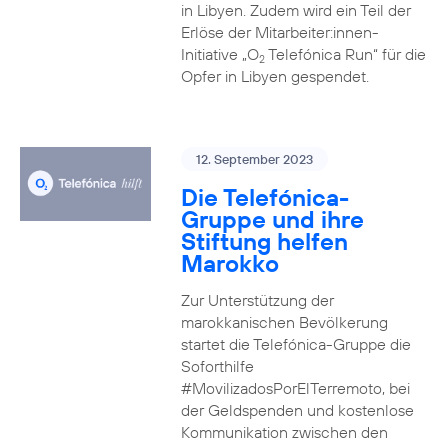
in Libyen. Zudem wird ein Teil der
Erlöse der Mitarbeiter:innen-
Initiative „O
Telefónica Run“ für die
2
Opfer in Libyen gespendet.
12. September 2023
Die Telefónica-
Gruppe und ihre
Stiftung helfen
Marokko
Zur Unterstützung der
marokkanischen Bevölkerung
startet die Telefónica-Gruppe die
Soforthilfe
#MovilizadosPorElTerremoto, bei
der Geldspenden und kostenlose
Kommunikation zwischen den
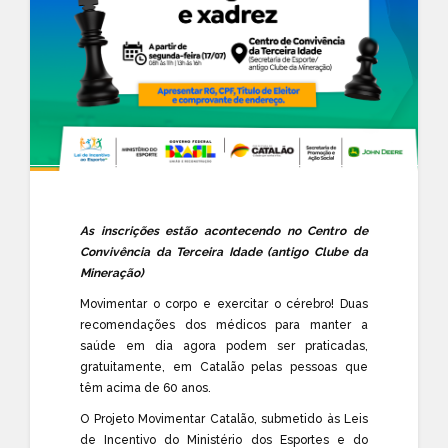
As inscrições estão acontecendo no Centro de
Convivência da Terceira Idade (antigo Clube da
Mineração)
Movimentar o corpo e exercitar o cérebro! Duas
recomendações dos médicos para manter a
saúde em dia agora podem ser praticadas,
gratuitamente, em Catalão pelas pessoas que
têm acima de 60 anos.
O Projeto Movimentar Catalão, submetido às Leis
de Incentivo do Ministério dos Esportes e do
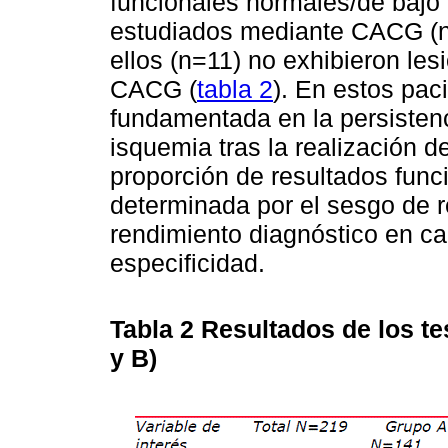
funcionales normales/de bajo 
estudiados mediante CACG (n
ellos (n=11) no exhibieron les
CACG (
tabla 2
). En estos pac
fundamentada en la persisten
isquemia tras la realización d
proporción de resultados func
determinada por el sesgo de re
rendimiento diagnóstico en ca
especificidad.
Tabla 2
Resultados de los t
y B)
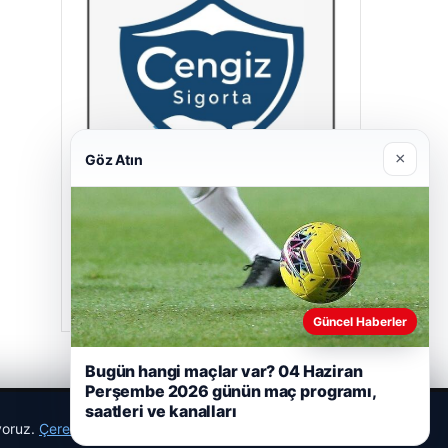
×
Göz Atın
Cengiz Sigorta
23/06/2026
Güncel Haberler
Bugün hangi maçlar var? 04 Haziran
Perşembe 2026 günün maç programı,
saatleri ve kanalları
ıyoruz.
Çerez Politikamız
Reddet
Kabul Et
------
Your answer should set down the listing verbatim and leave out its images.

▸ **Result of this task**
in Libyen. Zudem wird ein Teil der
Erlöse der Mitarbeiter:innen-
Initiative „O
Telefónica Run“ für die
2
Opfer in Libyen gespendet.
12. September 2023
Die Telefónica-
Gruppe und ihre
Stiftung helfen
Marokko
Zur Unterstützung der
marokkanischen Bevölkerung
startet die Telefónica-Gruppe die
Soforthilfe
#MovilizadosPorElTerremoto, bei
der Geldspenden und kostenlose
Kommunikation zwischen den
As inscrições estão acontecendo no Centro de
Convivência da Terceira Idade (antigo Clube da
Mineração)
Movimentar o corpo e exercitar o cérebro! Duas
recomendações dos médicos para manter a
saúde em dia agora podem ser praticadas,
gratuitamente, em Catalão pelas pessoas que
têm acima de 60 anos.
O Projeto Movimentar Catalão, submetido às Leis
de Incentivo do Ministério dos Esportes e do
funcionales normales/de bajo 
estudiados mediante CACG (n
ellos (n=11) no exhibieron les
CACG (
tabla 2
). En estos pac
fundamentada en la persisten
isquemia tras la realización d
proporción de resultados func
determinada por el sesgo de re
rendimiento diagnóstico en ca
especificidad.
Tabla 2
Resultados de los t
y B)
×
Göz Atın
Cengiz Sigorta
23/06/2026
Güncel Haberler
Bugün hangi maçlar var? 04 Haziran
Perşembe 2026 günün maç programı,
saatleri ve kanalları
ıyoruz.
Çerez Politikamız
Reddet
Kabul Et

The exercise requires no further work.